### Exercise directions:
Copy all records exactly, excluding images.

### Supplied records:
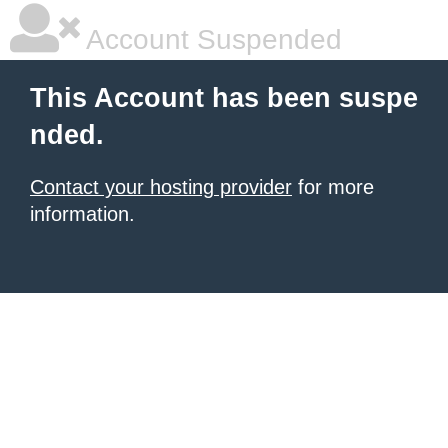
Account Suspended
This Account has been suspe
nded.
Contact your hosting provider
for more
information.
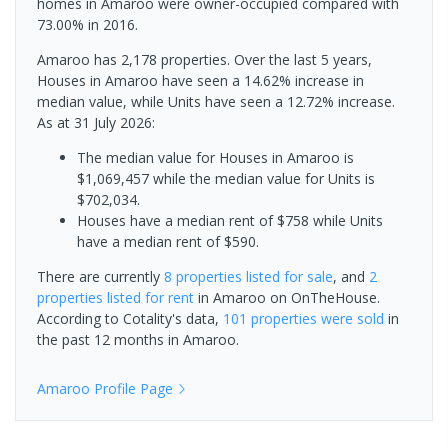
homes in Amaroo were owner-occupied compared with
73.00% in 2016.
Amaroo has 2,178 properties. Over the last 5 years,
Houses in Amaroo have seen a 14.62% increase in
median value, while Units have seen a 12.72% increase.
As at 31 July 2026:
The median value for Houses in Amaroo is
$1,069,457 while the median value for Units is
$702,034.
Houses have a median rent of $758 while Units
have a median rent of $590.
There are currently
8 properties
listed for sale
, and
2
properties
listed for rent
in
Amaroo
on OnTheHouse.
According to Cotality's data,
101 properties
were sold
in
the past 12 months in
Amaroo
.
Amaroo
Profile Page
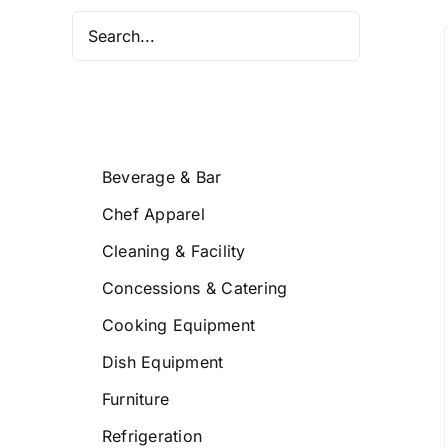
/
DETAILS
Beverage & Bar
Chef Apparel
Cleaning & Facility
Concessions & Catering
Cooking Equipment
Dish Equipment
Furniture
Refrigeration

### Solution to this problem:
Account Suspended
This Account has been suspe
nded.
Contact your hosting provider
for more
information.
homes in Amaroo were owner-occupied compared with
73.00% in 2016.
Amaroo has 2,178 properties. Over the last 5 years,
Houses in Amaroo have seen a 14.62% increase in
median value, while Units have seen a 12.72% increase.
As at 31 July 2026:
The median value for Houses in Amaroo is
$1,069,457 while the median value for Units is
$702,034.
Houses have a median rent of $758 while Units
have a median rent of $590.
There are currently
8 properties
listed for sale
, and
2
properties
listed for rent
in
Amaroo
on OnTheHouse.
According to Cotality's data,
101 properties
were sold
in
the past 12 months in
Amaroo
.
Amaroo
Profile Page
/
DETAILS
Beverage & Bar
Chef Apparel
Cleaning & Facility
Concessions & Catering
Cooking Equipment
Dish Equipment
Furniture
Refrigeration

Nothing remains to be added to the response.